Société [12] société européenne
Adresse complète : [Adresse 4]
[Localité 5] (IRLANDE)
[Adresse 4]
[Localité 5] / IRLANDE
représentée par Me Bruno SERIZAY de la SELARL CAPSTAN LMS, avocat au barreau de PARIS, vestiaire : K0020 substituée par Me Audrey BELMONT, avocat au barreau de PARIS, vestiaire : K020
S.A. [9]
[Adresse 1]
[Localité 8]
représentée par Me Florence MONTERET AMAR de la SCP MACL SCP d’Avocats, avocate au barreau de PARIS, vestiaire : P0184 substituée par Me Vincent DESRIAUX, avocat au barreau de PARIS
INTIMEES
Composition de la cour :
L’affaire a été débattue le 23 Janvier 2025, en audience publique, devant la cour composée de :
Madame Marie-Bénédicte JACQUET, conseillère faisant fonction de présidente,
Madame Charlotte MASQUART, conseillère,
Madame Julie MOUTY-TARDIEU, conseillère,
qui en ont délibéré,
Greffière, lors des débats : Madame Anne REBOULEAU
Greffière, lors du prononcé: Madame Mélissa ESCARPIT
Employée par la société [12] (la société), Mme [M] [R] (la victime) a été victime d’une chute en sortant d’un ascenseur le 11 avril 2019, accident que la caisse primaire d’assurance maladie des Hauts-de-Seine (la caisse) a pris en charge au titre de la législation sur les risques professionnels, par décision du 26 avril 2019.

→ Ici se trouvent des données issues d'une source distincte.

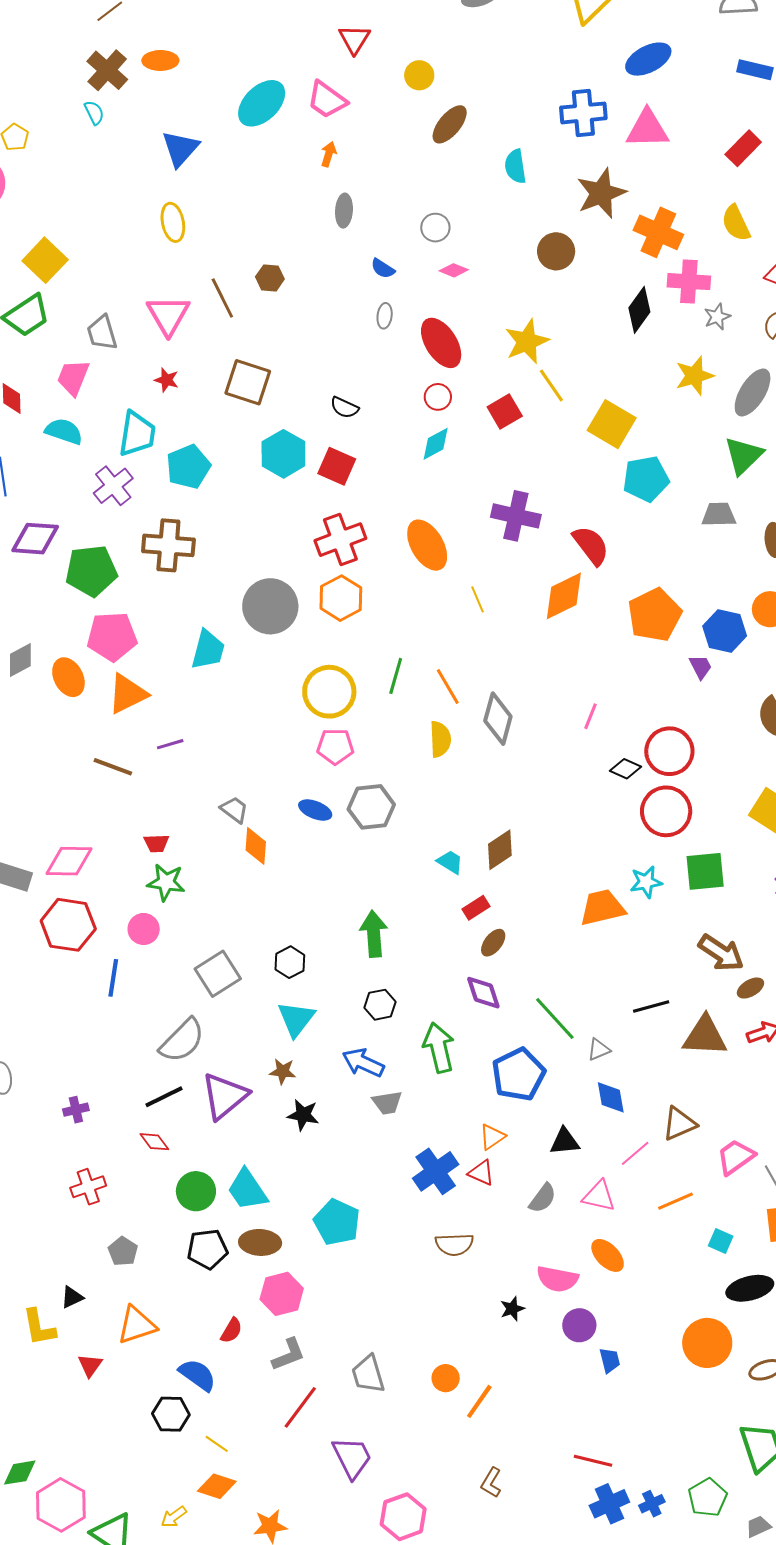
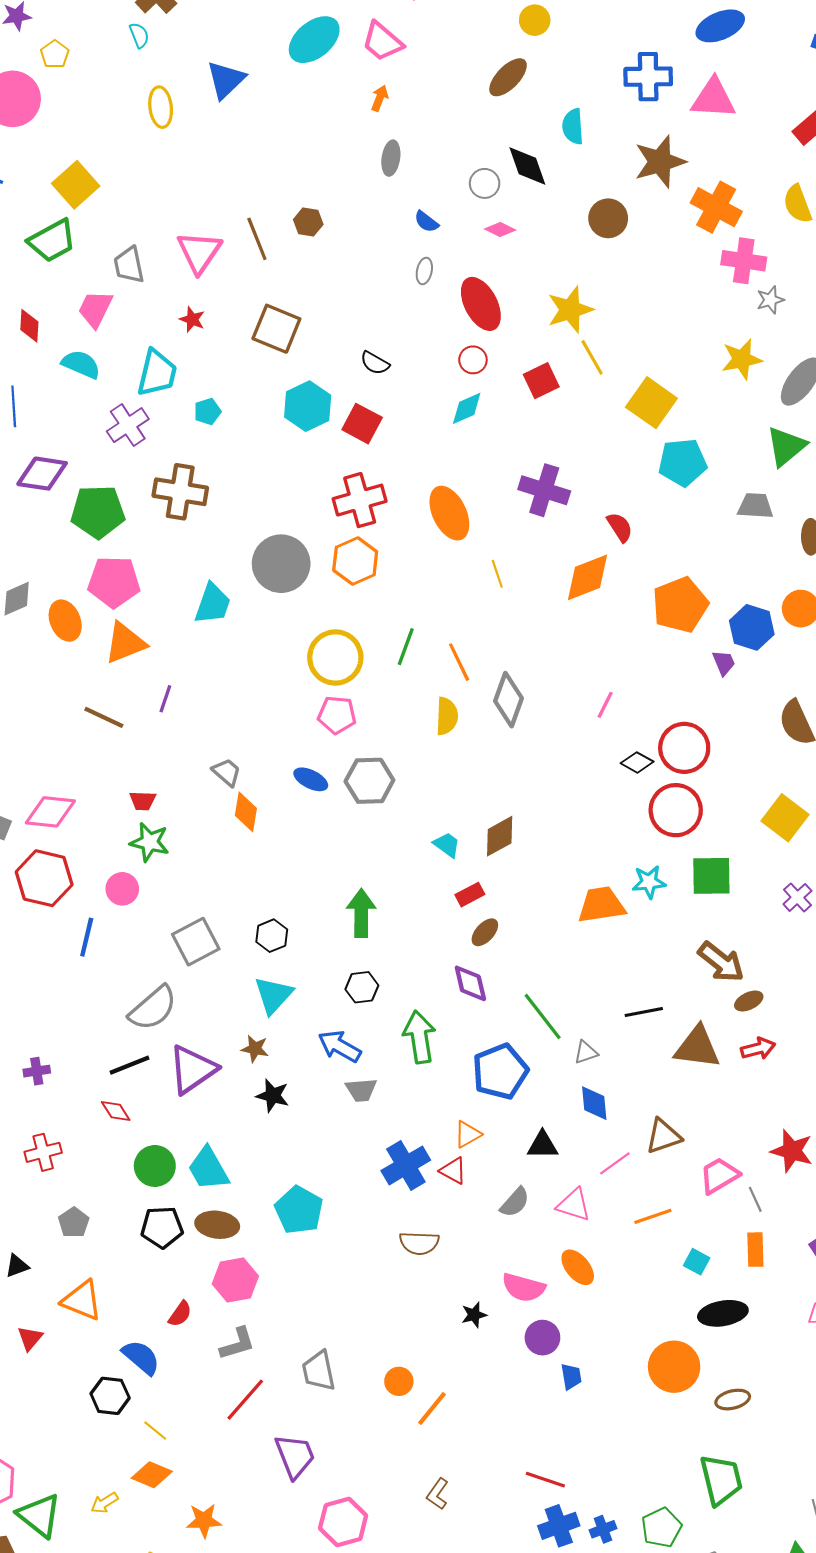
yellow circle: (419, 75) -> (535, 20), moved
yellow ellipse: (173, 222) -> (161, 107), moved
black diamond: (639, 310) -> (527, 166), moved, turned -60
cyan pentagon: (188, 467) -> (207, 412), size x0.6
red semicircle: (591, 545) -> (620, 527), size x0.7
purple line: (170, 744) -> (165, 699), turned -60
orange triangle: (137, 1325) -> (82, 1300), turned 36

L’état de santé de la victime a été déclaré consolidé le 26 avril 2022 et un taux d’incapacité permanente partielle de 15 % lui a été attribué.
Après échec de sa tentative de conciliation, la victime a saisi le pôle social du tribunal judiciaire de Nanterre aux fins de voir reconnaître la faute inexcusable de la société.
Par jugement du 26 août 2022, le pôle social du tribunal judiciaire de Nanterre a, sous le bénéfice de l’exécution provisoire :
– dit que la victime n’établit pas que l’accident survenu le 11 avril 2019 procède de la faute inexcusable de son employeur ;
– débouté la victime de sa demande de reconnaissance de la faute inexcusable de la société ;
– condamné la victime à payer à la société la somme de 1 500 euros sur le fondement de l’article 700 du code de procédure civile,
– débouté les parties de toute demande plus ample ou contraire ;
– condamné la victime aux dépens de l’instance.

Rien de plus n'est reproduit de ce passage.